Your instructions | Beginning at the first line of the data, print each line exactly, stopping after the line that contains "# Create a client object".

START Data supplied

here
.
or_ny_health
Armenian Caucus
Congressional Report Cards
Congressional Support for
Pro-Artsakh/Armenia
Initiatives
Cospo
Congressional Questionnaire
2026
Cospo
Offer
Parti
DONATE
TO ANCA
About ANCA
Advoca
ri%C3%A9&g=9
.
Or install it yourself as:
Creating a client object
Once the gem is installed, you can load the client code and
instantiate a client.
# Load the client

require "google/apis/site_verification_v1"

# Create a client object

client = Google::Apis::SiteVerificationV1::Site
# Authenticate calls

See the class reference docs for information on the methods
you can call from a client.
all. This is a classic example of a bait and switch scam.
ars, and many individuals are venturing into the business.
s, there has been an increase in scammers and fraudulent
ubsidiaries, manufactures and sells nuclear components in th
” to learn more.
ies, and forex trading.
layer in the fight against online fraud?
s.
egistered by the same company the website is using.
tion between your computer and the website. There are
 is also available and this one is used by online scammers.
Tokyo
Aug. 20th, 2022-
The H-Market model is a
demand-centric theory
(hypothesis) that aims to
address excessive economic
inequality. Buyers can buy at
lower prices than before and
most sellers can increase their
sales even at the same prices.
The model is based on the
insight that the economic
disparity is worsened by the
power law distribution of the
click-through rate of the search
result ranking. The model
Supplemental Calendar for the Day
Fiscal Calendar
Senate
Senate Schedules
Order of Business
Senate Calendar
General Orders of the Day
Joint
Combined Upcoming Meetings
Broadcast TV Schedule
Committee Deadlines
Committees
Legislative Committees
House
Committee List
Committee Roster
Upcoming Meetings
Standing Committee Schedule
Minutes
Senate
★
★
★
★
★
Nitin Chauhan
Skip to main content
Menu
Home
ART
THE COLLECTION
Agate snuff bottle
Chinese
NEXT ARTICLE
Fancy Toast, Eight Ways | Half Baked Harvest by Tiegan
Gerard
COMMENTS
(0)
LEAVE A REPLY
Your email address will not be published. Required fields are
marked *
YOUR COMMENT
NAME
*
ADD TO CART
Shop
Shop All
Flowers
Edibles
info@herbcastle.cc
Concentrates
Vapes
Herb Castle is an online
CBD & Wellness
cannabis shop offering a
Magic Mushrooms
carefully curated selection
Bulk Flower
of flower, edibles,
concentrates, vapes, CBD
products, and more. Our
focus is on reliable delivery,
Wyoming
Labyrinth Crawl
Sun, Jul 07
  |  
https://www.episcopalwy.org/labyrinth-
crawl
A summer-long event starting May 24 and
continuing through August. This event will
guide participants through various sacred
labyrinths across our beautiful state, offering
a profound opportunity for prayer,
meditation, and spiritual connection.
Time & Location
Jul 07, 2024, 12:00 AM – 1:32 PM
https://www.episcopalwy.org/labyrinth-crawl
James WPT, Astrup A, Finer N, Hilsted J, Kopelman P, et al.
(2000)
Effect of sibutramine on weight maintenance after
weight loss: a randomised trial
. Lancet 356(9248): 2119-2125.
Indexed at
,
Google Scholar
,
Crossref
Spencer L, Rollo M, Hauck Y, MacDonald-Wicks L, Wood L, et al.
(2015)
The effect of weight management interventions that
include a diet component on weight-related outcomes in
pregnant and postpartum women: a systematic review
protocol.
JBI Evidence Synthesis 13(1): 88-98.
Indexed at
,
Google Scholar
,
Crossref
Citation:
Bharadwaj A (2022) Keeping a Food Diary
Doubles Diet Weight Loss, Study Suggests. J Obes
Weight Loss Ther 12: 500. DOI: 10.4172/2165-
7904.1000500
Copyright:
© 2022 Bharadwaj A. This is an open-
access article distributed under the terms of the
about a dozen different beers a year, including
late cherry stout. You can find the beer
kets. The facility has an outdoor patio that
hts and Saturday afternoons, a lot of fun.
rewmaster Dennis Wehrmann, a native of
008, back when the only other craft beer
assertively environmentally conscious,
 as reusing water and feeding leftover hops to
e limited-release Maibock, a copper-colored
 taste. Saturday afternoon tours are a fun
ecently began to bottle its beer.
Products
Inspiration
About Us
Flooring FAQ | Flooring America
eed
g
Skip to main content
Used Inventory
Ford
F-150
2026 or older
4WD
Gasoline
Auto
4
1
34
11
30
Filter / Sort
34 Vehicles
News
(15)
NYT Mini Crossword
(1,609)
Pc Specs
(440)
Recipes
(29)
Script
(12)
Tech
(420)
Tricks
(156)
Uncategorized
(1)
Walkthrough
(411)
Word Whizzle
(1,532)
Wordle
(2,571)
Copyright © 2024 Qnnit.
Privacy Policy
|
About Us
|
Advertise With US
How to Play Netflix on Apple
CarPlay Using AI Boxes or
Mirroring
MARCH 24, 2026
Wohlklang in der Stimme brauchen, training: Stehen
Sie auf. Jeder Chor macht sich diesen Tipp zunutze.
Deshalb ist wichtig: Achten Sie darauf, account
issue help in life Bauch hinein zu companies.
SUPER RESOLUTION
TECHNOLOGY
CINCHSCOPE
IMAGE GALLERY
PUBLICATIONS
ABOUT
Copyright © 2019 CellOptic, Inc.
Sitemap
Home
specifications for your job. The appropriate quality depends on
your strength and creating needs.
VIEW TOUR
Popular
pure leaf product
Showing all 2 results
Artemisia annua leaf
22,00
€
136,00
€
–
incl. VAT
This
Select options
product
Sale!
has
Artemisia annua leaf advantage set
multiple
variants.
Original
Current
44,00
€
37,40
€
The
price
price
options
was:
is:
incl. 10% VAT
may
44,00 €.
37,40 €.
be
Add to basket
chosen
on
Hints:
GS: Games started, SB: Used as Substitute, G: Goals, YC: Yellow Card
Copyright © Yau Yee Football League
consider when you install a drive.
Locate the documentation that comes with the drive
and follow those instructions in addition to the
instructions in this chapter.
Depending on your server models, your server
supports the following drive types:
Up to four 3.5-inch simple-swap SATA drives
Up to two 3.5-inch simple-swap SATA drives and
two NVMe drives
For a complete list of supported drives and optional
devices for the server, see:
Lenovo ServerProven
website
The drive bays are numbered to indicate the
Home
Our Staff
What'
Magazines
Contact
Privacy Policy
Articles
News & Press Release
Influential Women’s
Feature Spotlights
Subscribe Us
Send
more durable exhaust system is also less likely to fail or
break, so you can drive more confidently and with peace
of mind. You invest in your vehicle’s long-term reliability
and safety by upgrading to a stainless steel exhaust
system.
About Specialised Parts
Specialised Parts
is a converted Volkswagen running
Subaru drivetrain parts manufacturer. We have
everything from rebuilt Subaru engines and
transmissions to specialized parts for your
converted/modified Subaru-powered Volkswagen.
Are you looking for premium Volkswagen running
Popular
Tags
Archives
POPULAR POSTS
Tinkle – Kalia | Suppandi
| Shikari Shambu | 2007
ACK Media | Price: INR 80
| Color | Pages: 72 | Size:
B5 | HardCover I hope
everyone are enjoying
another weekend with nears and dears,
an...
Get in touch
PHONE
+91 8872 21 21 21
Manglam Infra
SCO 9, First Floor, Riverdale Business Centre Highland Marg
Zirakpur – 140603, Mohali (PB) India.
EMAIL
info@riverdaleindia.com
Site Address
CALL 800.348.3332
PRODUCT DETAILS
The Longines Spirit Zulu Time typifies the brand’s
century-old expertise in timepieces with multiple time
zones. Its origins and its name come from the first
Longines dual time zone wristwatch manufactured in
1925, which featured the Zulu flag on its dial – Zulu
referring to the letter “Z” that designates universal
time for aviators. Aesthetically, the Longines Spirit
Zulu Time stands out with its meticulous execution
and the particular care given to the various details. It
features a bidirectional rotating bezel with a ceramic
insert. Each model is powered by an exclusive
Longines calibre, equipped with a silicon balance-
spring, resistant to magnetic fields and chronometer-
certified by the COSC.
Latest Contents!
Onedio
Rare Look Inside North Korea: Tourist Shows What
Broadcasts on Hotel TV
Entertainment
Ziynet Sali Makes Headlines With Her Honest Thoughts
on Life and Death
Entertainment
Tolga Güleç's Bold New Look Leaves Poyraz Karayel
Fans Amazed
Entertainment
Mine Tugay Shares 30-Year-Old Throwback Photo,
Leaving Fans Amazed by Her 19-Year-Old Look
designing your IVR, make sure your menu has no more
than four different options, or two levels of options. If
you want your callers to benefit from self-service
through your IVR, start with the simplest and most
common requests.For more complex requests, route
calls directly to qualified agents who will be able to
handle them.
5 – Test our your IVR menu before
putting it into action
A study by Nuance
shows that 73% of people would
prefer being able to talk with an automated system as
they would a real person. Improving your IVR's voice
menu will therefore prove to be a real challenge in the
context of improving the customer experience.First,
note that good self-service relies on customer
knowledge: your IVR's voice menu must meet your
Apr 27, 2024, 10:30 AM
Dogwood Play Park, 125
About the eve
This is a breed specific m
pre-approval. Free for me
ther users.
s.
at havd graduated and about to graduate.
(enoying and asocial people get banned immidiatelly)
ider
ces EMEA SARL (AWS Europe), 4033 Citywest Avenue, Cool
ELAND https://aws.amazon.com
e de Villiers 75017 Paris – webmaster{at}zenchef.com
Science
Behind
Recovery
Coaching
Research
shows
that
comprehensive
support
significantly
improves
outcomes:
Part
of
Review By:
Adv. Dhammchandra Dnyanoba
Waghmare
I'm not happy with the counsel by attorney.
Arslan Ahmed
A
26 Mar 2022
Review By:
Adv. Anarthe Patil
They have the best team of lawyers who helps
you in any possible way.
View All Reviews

END Data supplied

Exercise result |
here
.
or_ny_health
Armenian Caucus
Congressional Report Cards
Congressional Support for
Pro-Artsakh/Armenia
Initiatives
Cospo
Congressional Questionnaire
2026
Cospo
Offer
Parti
DONATE
TO ANCA
About ANCA
Advoca
ri%C3%A9&g=9
.
Or install it yourself as:
Creating a client object
Once the gem is installed, you can load the client code and
instantiate a client.
# Load the client

require "google/apis/site_verification_v1"

# Create a client object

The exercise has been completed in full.